┌─ Supplied material

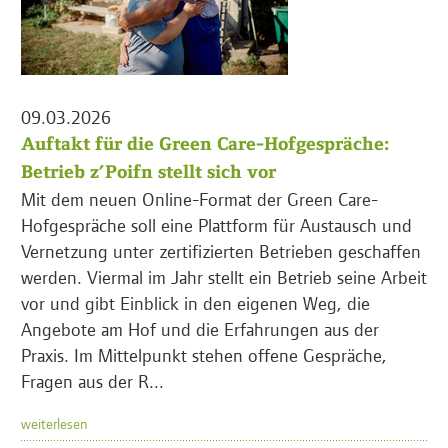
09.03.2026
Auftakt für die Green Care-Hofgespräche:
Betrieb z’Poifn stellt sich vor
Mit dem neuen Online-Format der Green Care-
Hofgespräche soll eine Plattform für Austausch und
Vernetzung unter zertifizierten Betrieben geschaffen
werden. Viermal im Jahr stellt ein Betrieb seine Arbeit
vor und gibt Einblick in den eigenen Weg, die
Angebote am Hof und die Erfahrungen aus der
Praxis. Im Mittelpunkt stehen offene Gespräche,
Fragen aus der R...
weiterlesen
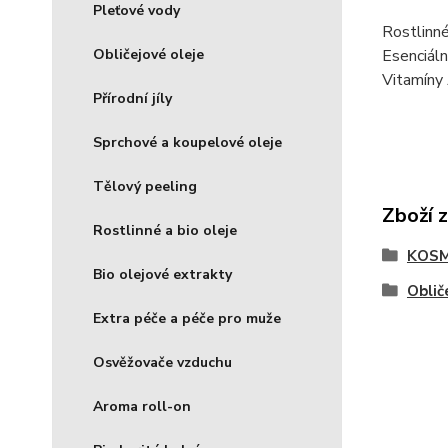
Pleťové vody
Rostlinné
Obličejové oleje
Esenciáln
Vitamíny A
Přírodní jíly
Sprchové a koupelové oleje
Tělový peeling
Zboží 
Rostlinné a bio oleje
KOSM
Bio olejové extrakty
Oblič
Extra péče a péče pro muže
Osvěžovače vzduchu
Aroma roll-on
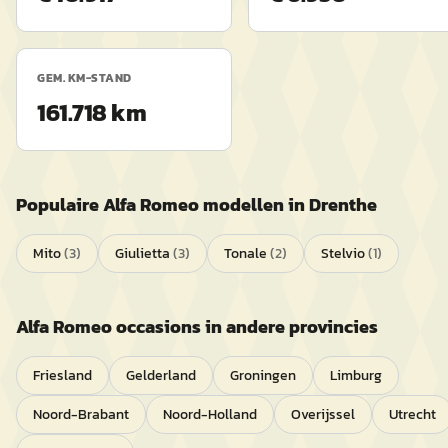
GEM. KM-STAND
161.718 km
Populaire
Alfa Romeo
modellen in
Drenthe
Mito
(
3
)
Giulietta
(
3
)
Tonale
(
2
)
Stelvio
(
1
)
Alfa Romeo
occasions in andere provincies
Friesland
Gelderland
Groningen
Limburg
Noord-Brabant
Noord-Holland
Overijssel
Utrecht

└─
┌─ Supplied material

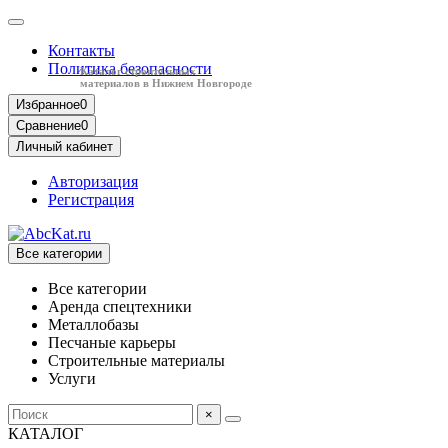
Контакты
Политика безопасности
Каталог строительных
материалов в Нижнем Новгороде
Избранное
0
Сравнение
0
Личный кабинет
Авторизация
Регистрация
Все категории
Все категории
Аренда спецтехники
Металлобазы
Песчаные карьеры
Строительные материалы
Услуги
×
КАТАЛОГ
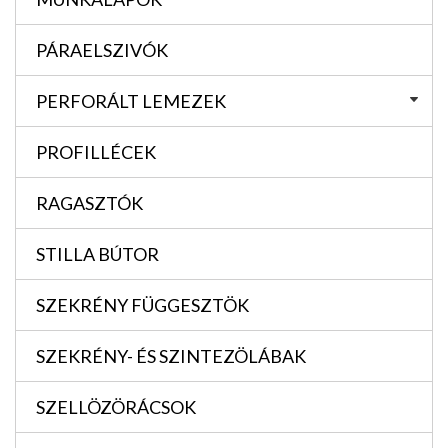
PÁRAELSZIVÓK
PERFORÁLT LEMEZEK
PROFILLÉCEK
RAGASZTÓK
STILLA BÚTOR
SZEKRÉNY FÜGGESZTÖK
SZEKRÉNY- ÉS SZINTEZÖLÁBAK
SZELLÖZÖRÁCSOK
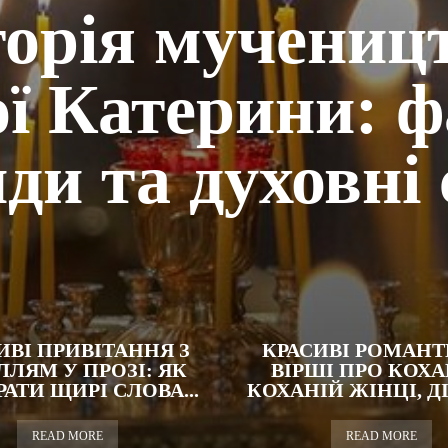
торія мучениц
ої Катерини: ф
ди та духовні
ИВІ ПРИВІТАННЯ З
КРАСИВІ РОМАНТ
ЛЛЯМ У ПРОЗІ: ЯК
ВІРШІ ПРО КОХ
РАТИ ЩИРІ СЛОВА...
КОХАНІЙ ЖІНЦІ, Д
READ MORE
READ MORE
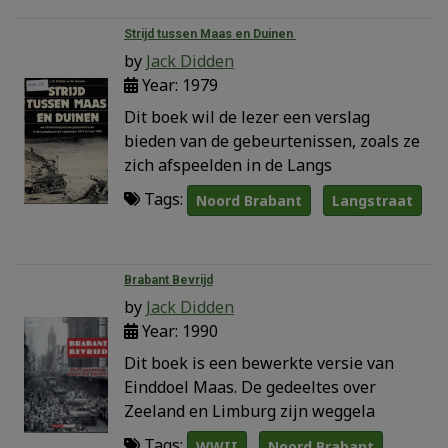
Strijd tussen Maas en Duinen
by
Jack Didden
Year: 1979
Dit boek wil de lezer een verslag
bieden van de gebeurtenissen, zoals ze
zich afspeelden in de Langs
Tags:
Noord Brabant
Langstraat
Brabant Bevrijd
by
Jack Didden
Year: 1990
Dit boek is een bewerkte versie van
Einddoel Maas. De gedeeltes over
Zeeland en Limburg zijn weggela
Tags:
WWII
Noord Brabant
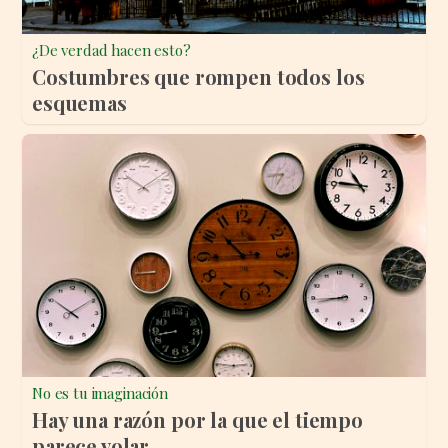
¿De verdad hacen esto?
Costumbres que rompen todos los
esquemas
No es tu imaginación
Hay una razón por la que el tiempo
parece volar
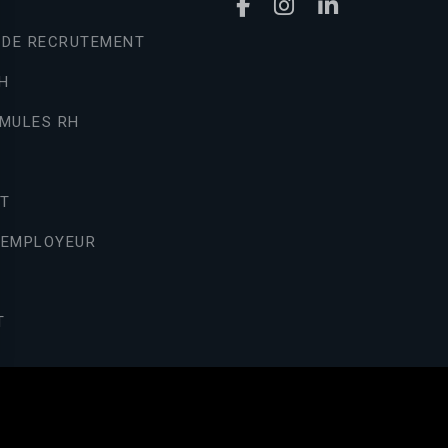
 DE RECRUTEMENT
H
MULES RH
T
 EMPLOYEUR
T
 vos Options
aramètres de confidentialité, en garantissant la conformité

└─
┌─ Supplied material

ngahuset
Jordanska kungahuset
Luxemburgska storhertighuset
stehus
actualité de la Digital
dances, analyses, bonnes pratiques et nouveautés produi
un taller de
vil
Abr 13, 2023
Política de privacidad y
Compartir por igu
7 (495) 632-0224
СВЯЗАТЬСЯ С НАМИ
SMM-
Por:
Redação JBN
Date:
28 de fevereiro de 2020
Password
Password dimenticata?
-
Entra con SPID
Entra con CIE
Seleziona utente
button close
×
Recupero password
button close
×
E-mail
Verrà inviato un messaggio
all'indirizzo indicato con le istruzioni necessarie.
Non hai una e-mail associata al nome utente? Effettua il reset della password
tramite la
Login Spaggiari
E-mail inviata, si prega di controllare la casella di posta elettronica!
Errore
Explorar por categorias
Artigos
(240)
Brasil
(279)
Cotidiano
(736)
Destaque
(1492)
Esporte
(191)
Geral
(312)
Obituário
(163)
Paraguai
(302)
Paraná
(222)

└─

#### Task requirements:
In the listing above, count each line that holds the string "utente". Give the number only.

#### Result of the task:
2